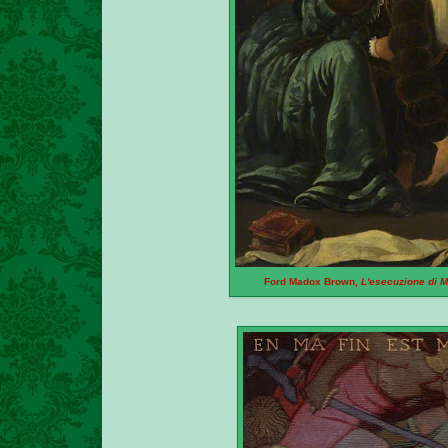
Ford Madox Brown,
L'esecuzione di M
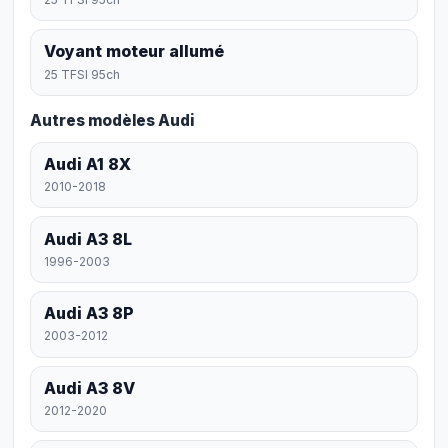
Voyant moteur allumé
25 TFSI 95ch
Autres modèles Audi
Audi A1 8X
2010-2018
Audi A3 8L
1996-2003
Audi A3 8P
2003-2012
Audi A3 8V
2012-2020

● ● ● ●

## WHAT THE TASK REQUIRES
Reprint every record exactly and skip the pictures.

## TASK OUTPUT
Ford Madox Brown,
L'esecuzione di M
Voyant moteur allumé
25 TFSI 95ch
Autres modèles Audi
Audi A1 8X
2010-2018
Audi A3 8L
1996-2003
Audi A3 8P
2003-2012
Audi A3 8V
2012-2020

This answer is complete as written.